An American doctor offering to treat Charlie Gard told a High Court Hearing in London that it is worth trying.

The doctor told the court, on July 13, that there has been new data in the three months since a judge decided that the terminally ill baby should be allowed to die with dignity.

Charlie parents, Chris Gard and Connie Yates, want Mr Justice Francis to rule that 11-month-old Charlie, who suffers from a rare genetic condition and has brain damage, should be allowed to undergo a therapy trial in the United States.

Grant Armstrong, the barrister leading Charlie's parents' legal team, said ''The parents seek to re-open the case in relation to the chances of success of treatment.

''This case does raise some important issues."

Mr Armstrong told the judge in a written summary of the couple's case: "The parents contend that there is a real issue to be resolved as to whether the court's earlier findings can be sustained."

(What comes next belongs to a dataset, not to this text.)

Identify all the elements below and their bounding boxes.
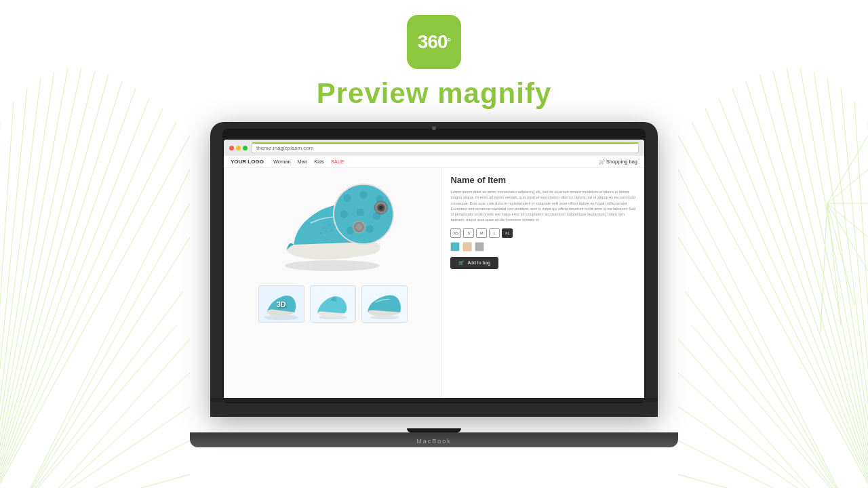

The barrister added: "The material shifts the balance of best interests clearly in favour of continuation of life and in favour of treatment."

Specialists at Great Ormond Street Hospital in London, where Charlie is being cared for, say the therapy is experimental and will not help and life-support should stop.

The couple, who are in their 30s and come from Bedfont, west London, are mounting the latest stage of their fight at a hearing in the Family Division of the High Court.

Charlie's parents have already lost battles in the High Court, Court of Appeal and Supreme Court in London and failed to persuade European Court of Human Rights judges to intervene.

The couple say there is new evidence and want Mr Justice Francis, who in April ruled in favour of Great Ormond Street and said Charlie should be allowed to die with dignity, to carry out a fresh analysis of their case.

Mr Justice Francis is examining evidence at a hearing in the Family Division of the High Court in London.

The judge has ruled that the doctor, who gave evidence via a video link from the United States, cannot be identified and wanted to hear what the doctor thought had changed since he gave his ruling in April.

New clinical data, which was not available in April, suggest that there is an estimated 10% chance of a 'clinicaly meaningful success, said the American doctor,

The doctor said he had seen no evidence that Charlie was experiencing pain.